**TASK DESCRIPTION**
Every line below that has the string "recommande" adds one to the count. Give that count by itself.

**INPUT DATA**
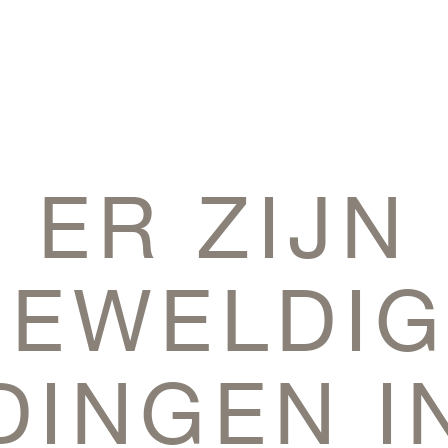
ER ZIJN
GEWELDIG
DINGEN I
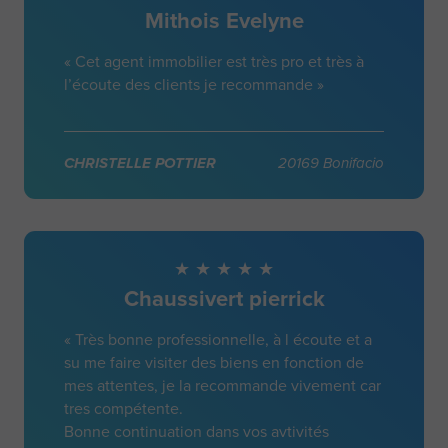
Mithois Evelyne
« Cet agent immobilier est très pro et très à
l’écoute des clients je recommande »
CHRISTELLE POTTIER
20169 Bonifacio
Chaussivert pierrick
« Très bonne professionnelle, à l écoute et a
su me faire visiter des biens en fonction de
mes attentes, je la recommande vivement car
tres compétente.
Bonne continuation dans vos avtivités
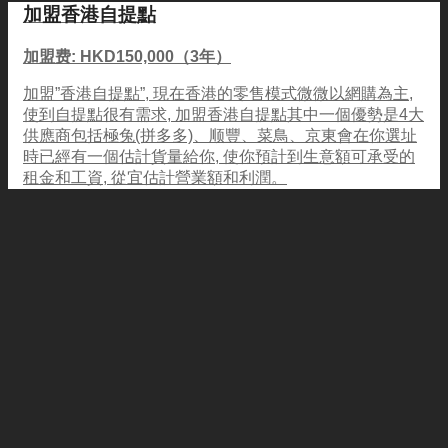
加盟香港自提點
加盟费: HKD150,000（3年）
加盟”香港自提點”, 現在香港的零售模式微微以網購為主,
使到自提點很有需求, 加盟香港自提點其中一個優勢是4大
供應商包括極兔(拼多多)、顺豐、菜鳥、京東會在你選址
時已經有一個估計貨量給你, 使你預計到生意額可承受的
租金和工資, 從宜估計營業額和利潤。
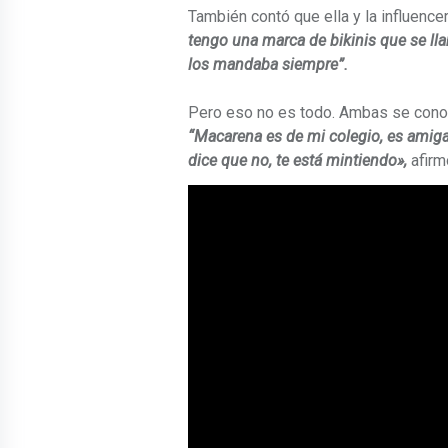
También contó que ella y la influencer
tengo una marca de bikinis que se lla
los mandaba siempre”.
Pero eso no es todo. Ambas se conoc
“Macarena es de mi colegio, es amig
dice que no, te está mintiendo»,
afirm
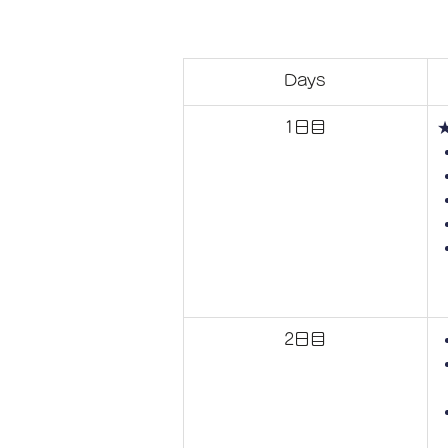
Days
1日目
2日目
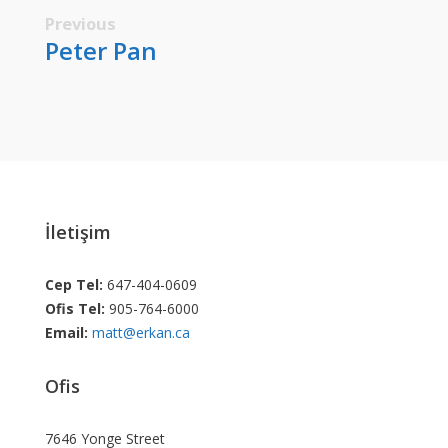
Previous
Peter Pan
İletişim
Cep Tel:
647-404-0609
Ofis Tel:
905-764-6000
Email:
matt@erkan.ca
Ofis
7646 Yonge Street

**EXERCISE ANSWER**
2